Keep every word of the entries and print them exactly; the pictures stay out.

*** Task material Section Begins ***

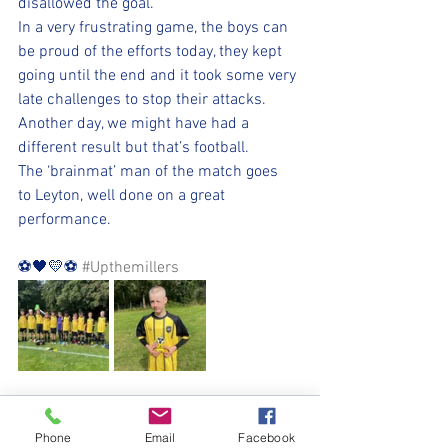
disallowed the goal. 
In a very frustrating game, the boys can 
be proud of the efforts today, they kept 
going until the end and it took some very 
late challenges to stop their attacks. 
Another day, we might have had a 
different result but that’s football. 
The ‘brainmat’ man of the match goes 
to Leyton, well done on a great 
performance.
⚽️🖤💛⚽️ 
#Upthemillers
Phone
Email
Facebook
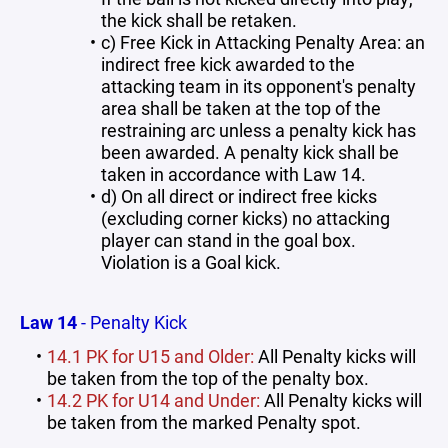
the kick shall be retaken.
c) Free Kick in Attacking Penalty Area: an
indirect free kick awarded to the
attacking team in its opponent's penalty
area shall be taken at the top of the
restraining arc unless a penalty kick has
been awarded. A penalty kick shall be
taken in accordance with Law 14.
d) On all direct or indirect free kicks
(excluding corner kicks) no attacking
player can stand in the goal box.
Violation is a Goal kick.
Law 14
- Penalty Kick
14.1 PK for U15 and Older:
All Penalty kicks will
be taken from the top of the penalty box.
14.2 PK for U14 and Under:
All Penalty kicks will
be taken from the marked Penalty spot.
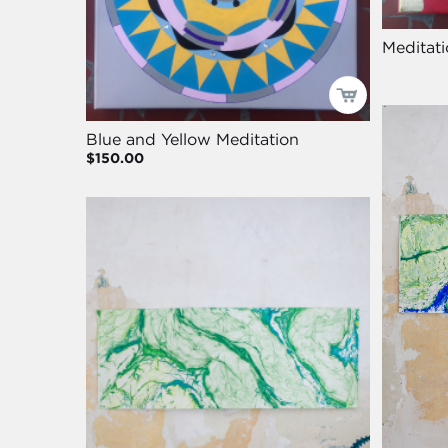
Meditati
Blue and Yellow Meditation
$150.00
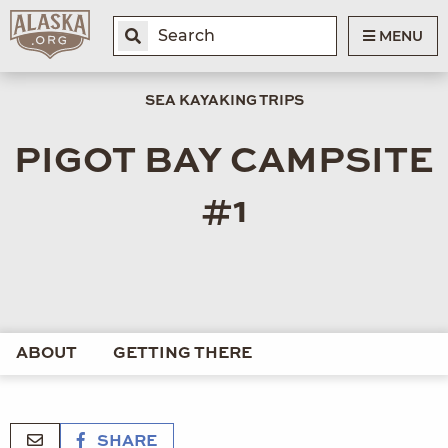
MENU
SEA KAYAKING TRIPS
PIGOT BAY CAMPSITE
#1
ABOUT
GETTING THERE
SHARE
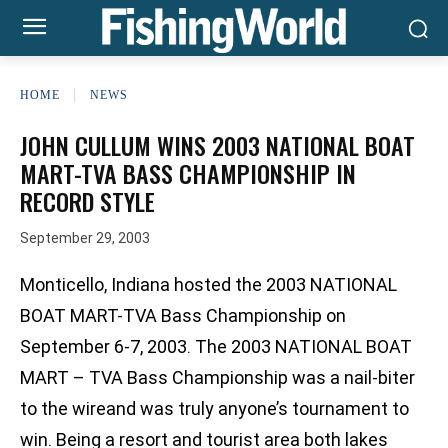
HOME
NEWS
JOHN CULLUM WINS 2003 NATIONAL BOAT
MART-TVA BASS CHAMPIONSHIP IN
RECORD STYLE
September 29, 2003
Monticello, Indiana hosted the 2003 NATIONAL
BOAT MART-TVA Bass Championship on
September 6-7, 2003. The 2003 NATIONAL BOAT
MART – TVA Bass Championship was a nail-biter
to the wireand was truly anyone’s tournament to
win. Being a resort and tourist area both lakes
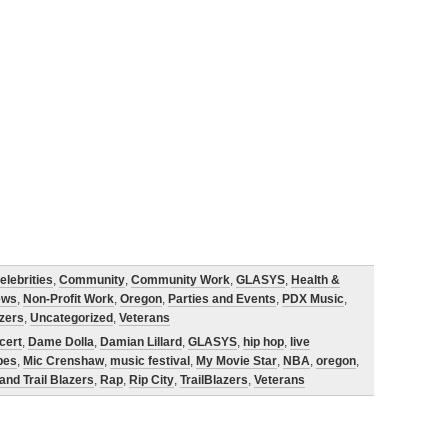
elebrities
,
Community
,
Community Work
,
GLASYS
,
Health &
ews
,
Non-Profit Work
,
Oregon
,
Parties and Events
,
PDX Music
,
azers
,
Uncategorized
,
Veterans
cert
,
Dame Dolla
,
Damian Lillard
,
GLASYS
,
hip hop
,
live
pes
,
Mic Crenshaw
,
music festival
,
My Movie Star
,
NBA
,
oregon
,
and Trail Blazers
,
Rap
,
Rip City
,
TrailBlazers
,
Veterans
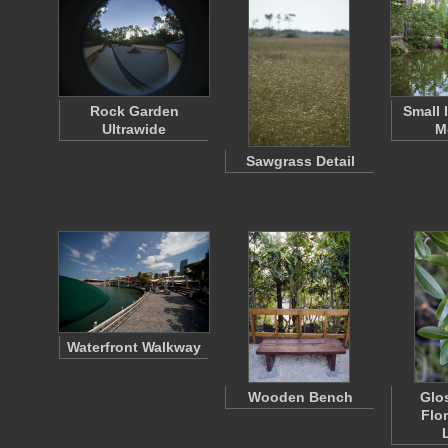
Rock Garden
Small 
Ultrawide
M
Sawgrass Detail
Waterfront Walkway
Wooden Bench
Glo
Flor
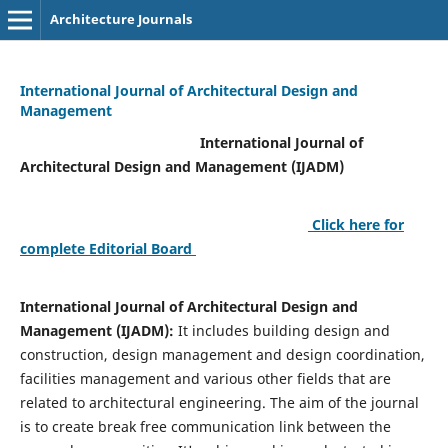
Architecture Journals
International Journal of Architectural Design and
Management
International Journal of
Architectural Design and Management (IJADM)
Click here for
complete Editorial Board
International Journal of Architectural Design and
Management (IJADM):
It includes building design and
construction, design management and design coordination,
facilities management and various other fields that are
related to architectural engineering. The aim of the journal
is to create break free communication link between the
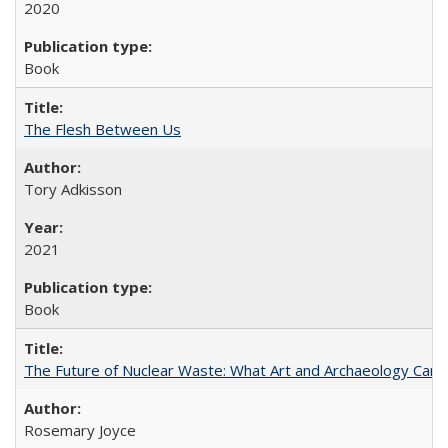
2020
Book
The Flesh Between Us
Tory Adkisson
2021
Book
The Future of Nuclear Waste: What Art and Archaeology Can 
Rosemary Joyce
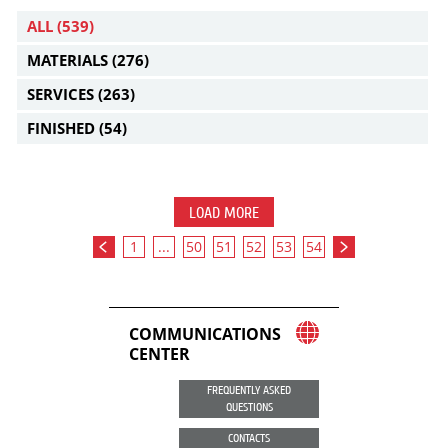
ALL
(539)
MATERIALS
(276)
SERVICES
(263)
FINISHED
(54)
LOAD MORE
1
...
50
51
52
53
54
COMMUNICATIONS
CENTER
FREQUENTLY ASKED
QUESTIONS
CONTACTS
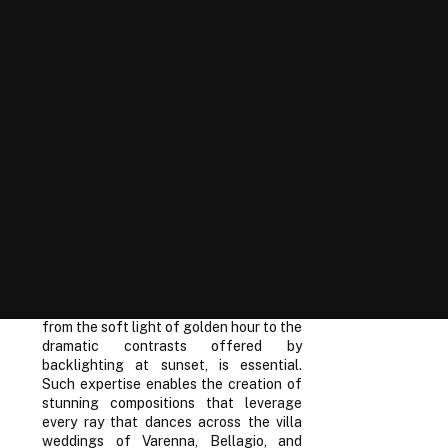
capturing moments destined to
resonate through the ages. Pioneers of
the photographic art form have long
championed natural light for its dynamic
range and ability to impart a sense of
time and place within the frame.
Esteemed wedding photographers
particularly revere the elusive qualities
of natural light when chronicling
celebrations in picturesque settings
such as Lake Como. The interplay of
sunlight with the serene waters and
lush Italian landscape creates an
ethereal backdrop for romantic shots.
Mastering the variances of light quality
throughout different times of the day,
from the soft light of golden hour to the
dramatic contrasts offered by
backlighting at sunset, is essential.
Such expertise enables the creation of
stunning compositions that leverage
every ray that dances across the villa
weddings of Varenna, Bellagio, and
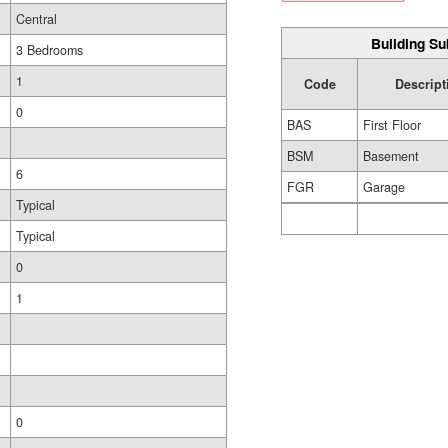
Central
Building Su
3 Bedrooms
1
Code
Descript
0
BAS
First Floor
BSM
Basement
6
FGR
Garage
Typical
Typical
0
1
0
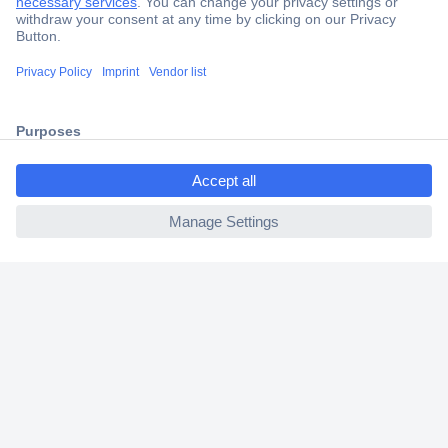
Secure Payment
Trusted Shop
Shipping within Europe
ccp.user.init.failed.titl
2 Years Warranty
e
30 Days Money Back Guarantee
ccp.user.init.failed
Helpdesk
Conrad
Our Services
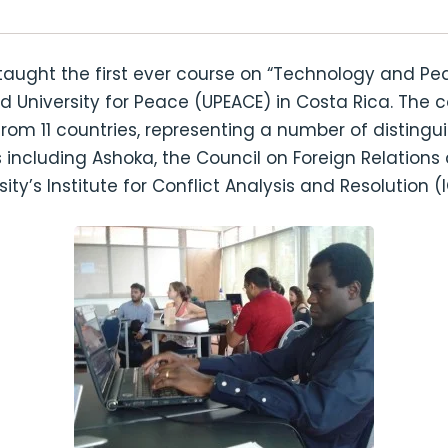
taught the first ever course on “Technology and Pe
University for Peace (UPEACE) in Costa Rica. The c
from 11 countries, representing a number of distingu
 including Ashoka, the Council on Foreign Relation
ity’s Institute for Conflict Analysis and Resolution (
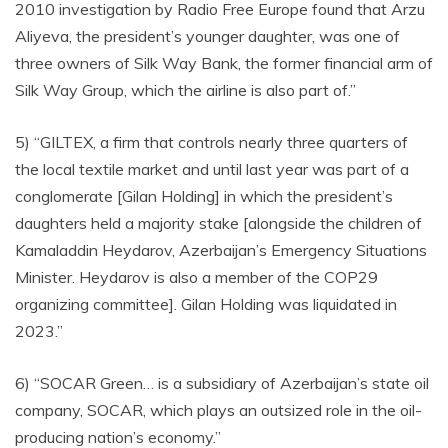
2010 investigation by Radio Free Europe found that Arzu
Aliyeva, the president’s younger daughter, was one of
three owners of Silk Way Bank, the former financial arm of
Silk Way Group, which the airline is also part of.”
5) “GILTEX, a firm that controls nearly three quarters of
the local textile market and until last year was part of a
conglomerate [Gilan Holding] in which the president’s
daughters held a majority stake [alongside the children of
Kamaladdin Heydarov, Azerbaijan’s Emergency Situations
Minister. Heydarov is also a member of the COP29
organizing committee]. Gilan Holding was liquidated in
2023.”
6) “SOCAR Green… is a subsidiary of Azerbaijan’s state oil
company, SOCAR, which plays an outsized role in the oil-
producing nation’s economy.”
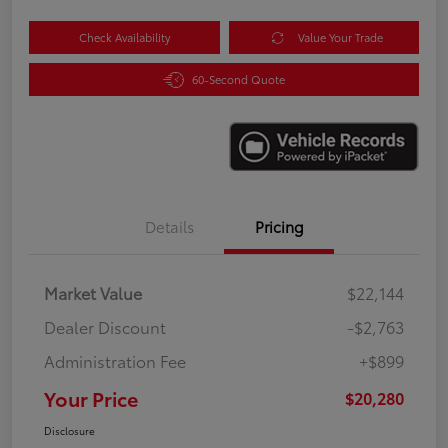
Check Availability
Value Your Trade
60-Second Quote
Details
Pricing
Market Value
$22,144
Dealer Discount
-$2,763
Administration Fee
+$899
Your Price
$20,280
Disclosure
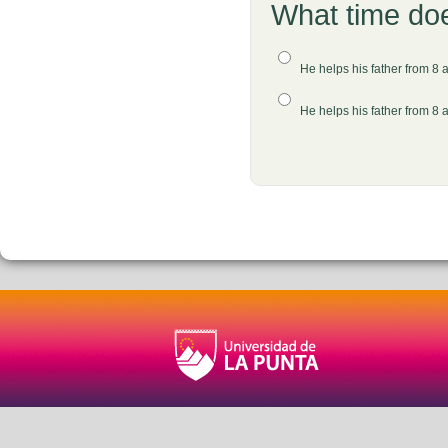
What time does
He helps his father from 8 
He helps his father from 8 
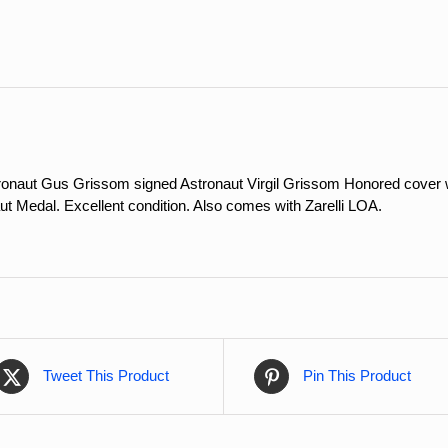
quantity
onaut Gus Grissom signed Astronaut Virgil Grissom Honored cover w
ut Medal. Excellent condition. Also comes with Zarelli LOA.
Tweet This Product
Pin This Product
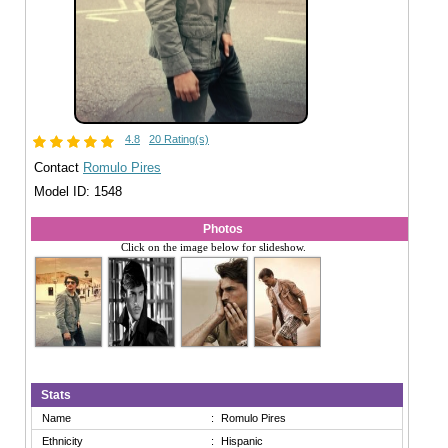
4.8
20 Rating(s)
Contact
Romulo Pires
Model ID: 1548
Photos
Click on the image below for slideshow.
Stats
Name
:
Romulo Pires
Ethnicity
:
Hispanic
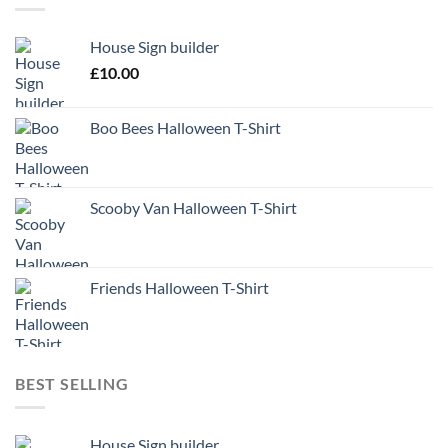
House Sign builder
£
10.00
Boo Bees Halloween T-Shirt
Scooby Van Halloween T-Shirt
Friends Halloween T-Shirt
BEST SELLING
House Sign builder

*** Task material Section Ends ***

## The answer:
disallowed the goal. 
In a very frustrating game, the boys can 
be proud of the efforts today, they kept 
going until the end and it took some very 
late challenges to stop their attacks. 
Another day, we might have had a 
different result but that’s football. 
The ‘brainmat’ man of the match goes 
to Leyton, well done on a great 
performance.
⚽️🖤💛⚽️ 
#Upthemillers
Phone
Email
Facebook
the kick shall be retaken.
c) Free Kick in Attacking Penalty Area: an
indirect free kick awarded to the
attacking team in its opponent's penalty
area shall be taken at the top of the
restraining arc unless a penalty kick has
been awarded. A penalty kick shall be
taken in accordance with Law 14.
d) On all direct or indirect free kicks
(excluding corner kicks) no attacking
player can stand in the goal box.
Violation is a Goal kick.
Law 14
- Penalty Kick
14.1 PK for U15 and Older:
All Penalty kicks will
be taken from the top of the penalty box.
14.2 PK for U14 and Under:
All Penalty kicks will
be taken from the marked Penalty spot.
Meditati
Blue and Yellow Meditation
$150.00
MENU
SEA KAYAKING TRIPS
PIGOT BAY CAMPSITE
#1
ABOUT
GETTING THERE
SHARE
HOME
NEWS
JOHN CULLUM WINS 2003 NATIONAL BOAT
MART-TVA BASS CHAMPIONSHIP IN
RECORD STYLE
September 29, 2003
Monticello, Indiana hosted the 2003 NATIONAL
BOAT MART-TVA Bass Championship on
September 6-7, 2003. The 2003 NATIONAL BOAT
MART – TVA Bass Championship was a nail-biter
to the wireand was truly anyone’s tournament to
win. Being a resort and tourist area both lakes
elebrities
,
Community
,
Community Work
,
GLASYS
,
Health &
ews
,
Non-Profit Work
,
Oregon
,
Parties and Events
,
PDX Music
,
azers
,
Uncategorized
,
Veterans
cert
,
Dame Dolla
,
Damian Lillard
,
GLASYS
,
hip hop
,
live
pes
,
Mic Crenshaw
,
music festival
,
My Movie Star
,
NBA
,
oregon
,
and Trail Blazers
,
Rap
,
Rip City
,
TrailBlazers
,
Veterans
Rock Garden
Small 
Ultrawide
M
Sawgrass Detail
Waterfront Walkway
Wooden Bench
Glo
Flor
Architecture Journals
International Journal of Architectural Design and
Management
International Journal of
Architectural Design and Management (IJADM)
Click here for
complete Editorial Board
International Journal of Architectural Design and
Management (IJADM):
It includes building design and
construction, design management and design coordination,
facilities management and various other fields that are
related to architectural engineering. The aim of the journal
is to create break free communication link between the
2020
Book
The Flesh Between Us
Tory Adkisson
2021
Book
The Future of Nuclear Waste: What Art and Archaeology Can 
Rosemary Joyce
ALL
(539)
MATERIALS
(276)
SERVICES
(263)
FINISHED
(54)
LOAD MORE
1
...
50
51
52
53
54
COMMUNICATIONS
CENTER
FREQUENTLY ASKED
QUESTIONS
CONTACTS
capturing moments destined to
resonate through the ages. Pioneers of
the photographic art form have long
championed natural light for its dynamic
range and ability to impart a sense of
time and place within the frame.
Esteemed wedding photographers
particularly revere the elusive qualities
of natural light when chronicling
celebrations in picturesque settings
such as Lake Como. The interplay of
sunlight with the serene waters and
lush Italian landscape creates an
ethereal backdrop for romantic shots.
Mastering the variances of light quality
throughout different times of the day,
from the soft light of golden hour to the
dramatic contrasts offered by
backlighting at sunset, is essential.
Such expertise enables the creation of
stunning compositions that leverage
every ray that dances across the villa
weddings of Varenna, Bellagio, and
Central
Building Su
3 Bedrooms
1
Code
Descript
0
BAS
First Floor
BSM
Basement
6
FGR
Garage
Typical
Typical
0
1
0
Secure Payment
Trusted Shop
Shipping within Europe
ccp.user.init.failed.titl
2 Years Warranty
e
30 Days Money Back Guarantee
ccp.user.init.failed
Helpdesk
Conrad
Our Services
taught the first ever course on “Technology and Pe
University for Peace (UPEACE) in Costa Rica. The c
from 11 countries, representing a number of distingu
 including Ashoka, the Council on Foreign Relation
ity’s Institute for Conflict Analysis and Resolution (
2010 investigation by Radio Free Europe found that Arzu
Aliyeva, the president’s younger daughter, was one of
three owners of Silk Way Bank, the former financial arm of
Silk Way Group, which the airline is also part of.”
5) “GILTEX, a firm that controls nearly three quarters of
the local textile market and until last year was part of a
conglomerate [Gilan Holding] in which the president’s
daughters held a majority stake [alongside the children of
Kamaladdin Heydarov, Azerbaijan’s Emergency Situations
Minister. Heydarov is also a member of the COP29
organizing committee]. Gilan Holding was liquidated in
2023.”
6) “SOCAR Green… is a subsidiary of Azerbaijan’s state oil
company, SOCAR, which plays an outsized role in the oil-
producing nation’s economy.”
Check Availability
Value Your Trade
60-Second Quote
Details
Pricing
Market Value
$22,144
Dealer Discount
-$2,763
Administration Fee
+$899
Your Price
$20,280
Disclosure
What time does
He helps his father from 8 
He helps his father from 8 
quantity
onaut Gus Grissom signed Astronaut Virgil Grissom Honored cover w
ut Medal. Excellent condition. Also comes with Zarelli LOA.
Tweet This Product
Pin This Product
4.8
20 Rating(s)
Contact
Romulo Pires
Model ID: 1548
Photos
Click on the image below for slideshow.
Stats
Name
:
Romulo Pires
Ethnicity
:
Hispanic
House Sign builder
£
10.00
Boo Bees Halloween T-Shirt
Scooby Van Halloween T-Shirt
Friends Halloween T-Shirt
BEST SELLING
House Sign builder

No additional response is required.